§ Extracted page text data:

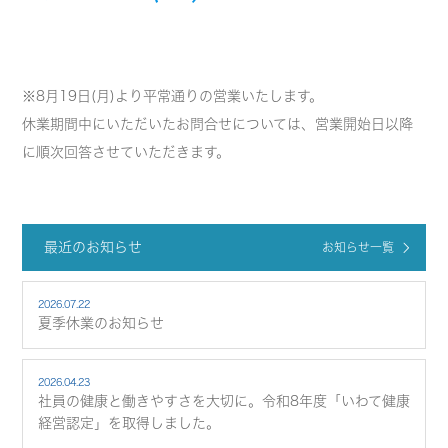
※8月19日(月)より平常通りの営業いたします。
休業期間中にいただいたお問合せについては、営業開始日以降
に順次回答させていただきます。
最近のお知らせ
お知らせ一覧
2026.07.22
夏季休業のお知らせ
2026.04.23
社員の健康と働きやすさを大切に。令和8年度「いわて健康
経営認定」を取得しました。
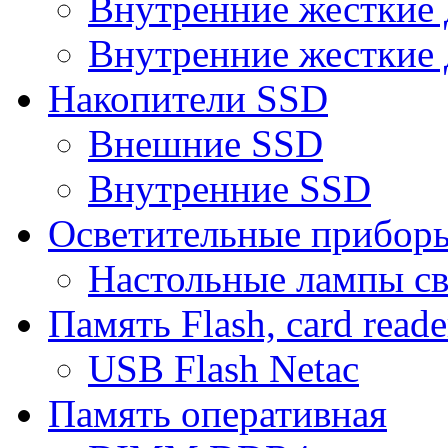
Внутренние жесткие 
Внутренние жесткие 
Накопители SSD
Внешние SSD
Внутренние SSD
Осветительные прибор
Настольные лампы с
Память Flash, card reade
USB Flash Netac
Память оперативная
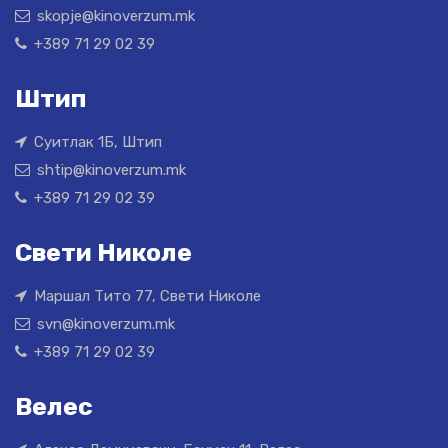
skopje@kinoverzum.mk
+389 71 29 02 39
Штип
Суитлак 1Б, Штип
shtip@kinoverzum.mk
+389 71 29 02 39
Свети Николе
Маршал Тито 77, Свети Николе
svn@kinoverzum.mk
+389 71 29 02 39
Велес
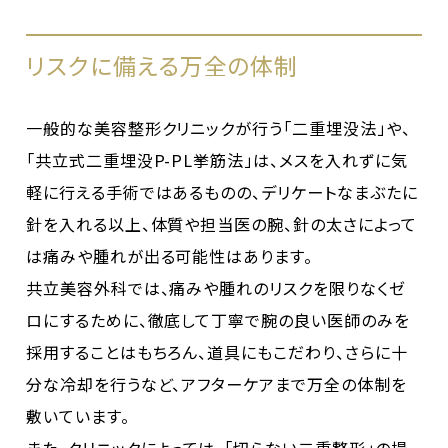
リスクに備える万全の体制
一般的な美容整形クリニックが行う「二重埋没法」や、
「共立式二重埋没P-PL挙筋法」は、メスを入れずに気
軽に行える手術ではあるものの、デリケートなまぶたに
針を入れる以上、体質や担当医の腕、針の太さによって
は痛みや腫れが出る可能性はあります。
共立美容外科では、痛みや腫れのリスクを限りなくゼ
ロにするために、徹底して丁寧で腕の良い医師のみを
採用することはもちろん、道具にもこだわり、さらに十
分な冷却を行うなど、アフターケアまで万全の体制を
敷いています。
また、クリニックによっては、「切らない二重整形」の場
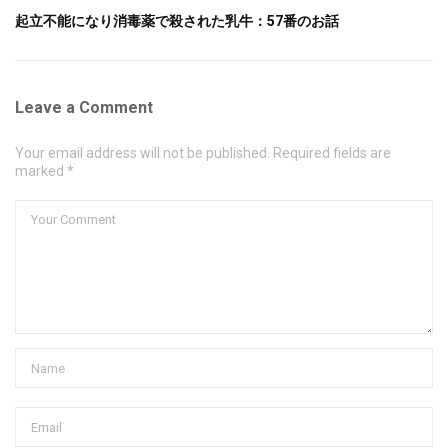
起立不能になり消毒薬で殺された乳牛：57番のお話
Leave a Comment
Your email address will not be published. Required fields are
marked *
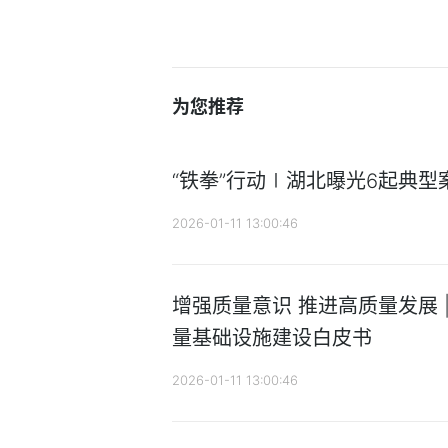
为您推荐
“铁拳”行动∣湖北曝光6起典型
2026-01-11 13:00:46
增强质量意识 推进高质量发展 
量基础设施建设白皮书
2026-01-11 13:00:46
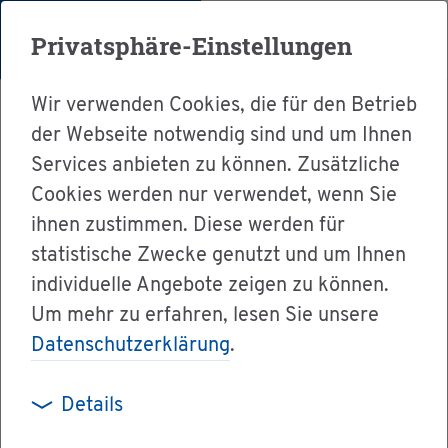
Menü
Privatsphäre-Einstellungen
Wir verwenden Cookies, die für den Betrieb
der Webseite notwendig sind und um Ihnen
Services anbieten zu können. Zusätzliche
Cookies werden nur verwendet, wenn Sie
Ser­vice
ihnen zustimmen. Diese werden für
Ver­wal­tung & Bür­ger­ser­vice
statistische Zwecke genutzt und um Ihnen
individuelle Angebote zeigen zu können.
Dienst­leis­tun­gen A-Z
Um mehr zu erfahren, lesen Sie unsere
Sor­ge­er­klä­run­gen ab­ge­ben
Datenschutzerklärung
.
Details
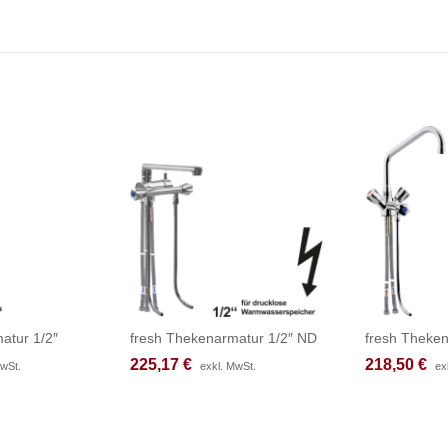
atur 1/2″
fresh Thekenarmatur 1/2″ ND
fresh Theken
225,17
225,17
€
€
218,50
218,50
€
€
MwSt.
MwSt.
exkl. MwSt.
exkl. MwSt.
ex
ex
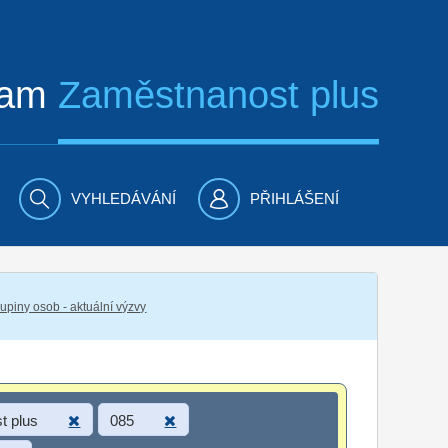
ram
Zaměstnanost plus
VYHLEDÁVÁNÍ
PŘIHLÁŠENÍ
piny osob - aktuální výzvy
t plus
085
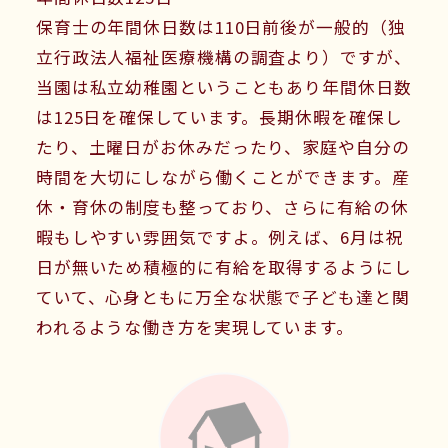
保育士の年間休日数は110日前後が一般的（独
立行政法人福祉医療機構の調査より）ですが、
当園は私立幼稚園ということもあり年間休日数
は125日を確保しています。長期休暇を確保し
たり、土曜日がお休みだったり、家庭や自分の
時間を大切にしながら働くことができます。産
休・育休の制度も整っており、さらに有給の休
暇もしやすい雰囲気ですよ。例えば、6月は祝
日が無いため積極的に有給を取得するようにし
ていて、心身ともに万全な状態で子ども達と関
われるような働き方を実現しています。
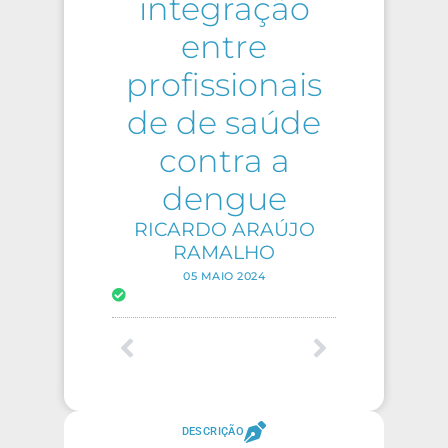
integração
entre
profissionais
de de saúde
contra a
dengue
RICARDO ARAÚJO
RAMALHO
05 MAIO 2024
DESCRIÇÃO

§ ACTIVITY: Set down word for word the lines from the first entry through the line with "RICARDO ARAÚJO", both included, omitting pictures.

§ RESULT OF THE EXERCISE:
※8月19日(月)より平常通りの営業いたします。
休業期間中にいただいたお問合せについては、営業開始日以降
に順次回答させていただきます。
最近のお知らせ
お知らせ一覧
2026.07.22
夏季休業のお知らせ
2026.04.23
社員の健康と働きやすさを大切に。令和8年度「いわて健康
経営認定」を取得しました。
Внутренние жесткие 
Внутренние жесткие 
Накопители SSD
Внешние SSD
Внутренние SSD
Осветительные прибор
Настольные лампы с
Память Flash, card reade
USB Flash Netac
Память оперативная
skopje@kinoverzum.mk
+389 71 29 02 39
Штип
Суитлак 1Б, Штип
shtip@kinoverzum.mk
+389 71 29 02 39
Свети Николе
Маршал Тито 77, Свети Николе
svn@kinoverzum.mk
+389 71 29 02 39
Велес
リスクに備える万全の体制
一般的な美容整形クリニックが行う「二重埋没法」や、
「共立式二重埋没P-PL挙筋法」は、メスを入れずに気
軽に行える手術ではあるものの、デリケートなまぶたに
針を入れる以上、体質や担当医の腕、針の太さによって
は痛みや腫れが出る可能性はあります。
共立美容外科では、痛みや腫れのリスクを限りなくゼ
ロにするために、徹底して丁寧で腕の良い医師のみを
採用することはもちろん、道具にもこだわり、さらに十
分な冷却を行うなど、アフターケアまで万全の体制を
敷いています。
また、クリニックによっては、「切らない二重整形」の場
起立不能になり消毒薬で殺された乳牛：57番のお話
Leave a Comment
Your email address will not be published. Required fields are
marked *
为您推荐
“铁拳”行动∣湖北曝光6起典型
2026-01-11 13:00:46
增强质量意识 推进高质量发展 
量基础设施建设白皮书
2026-01-11 13:00:46
Menü
Privatsphäre-Einstellungen
Wir verwenden Cookies, die für den Betrieb
der Webseite notwendig sind und um Ihnen
Services anbieten zu können. Zusätzliche
Cookies werden nur verwendet, wenn Sie
Ser­vice
ihnen zustimmen. Diese werden für
Ver­wal­tung & Bür­ger­ser­vice
statistische Zwecke genutzt und um Ihnen
individuelle Angebote zeigen zu können.
Dienst­leis­tun­gen A-Z
Um mehr zu erfahren, lesen Sie unsere
Sor­ge­er­klä­run­gen ab­ge­ben
Datenschutzerklärung
.
Details
atur 1/2″
fresh Thekenarmatur 1/2″ ND
fresh Theken
225,17
225,17
€
€
218,50
218,50
€
€
MwSt.
MwSt.
exkl. MwSt.
exkl. MwSt.
ex
ex
ram
Zaměstnanost plus
VYHLEDÁVÁNÍ
PŘIHLÁŠENÍ
piny osob - aktuální výzvy
t plus
085
保育士の年間休日数は110日前後が一般的（独
立行政法人福祉医療機構の調査より）ですが、
当園は私立幼稚園ということもあり年間休日数
は125日を確保しています。長期休暇を確保し
たり、土曜日がお休みだったり、家庭や自分の
時間を大切にしながら働くことができます。産
休・育休の制度も整っており、さらに有給の休
暇もしやすい雰囲気ですよ。例えば、6月は祝
日が無いため積極的に有給を取得するようにし
ていて、心身ともに万全な状態で子ども達と関
われるような働き方を実現しています。
integração
entre
profissionais
de de saúde
contra a
dengue
RICARDO ARAÚJO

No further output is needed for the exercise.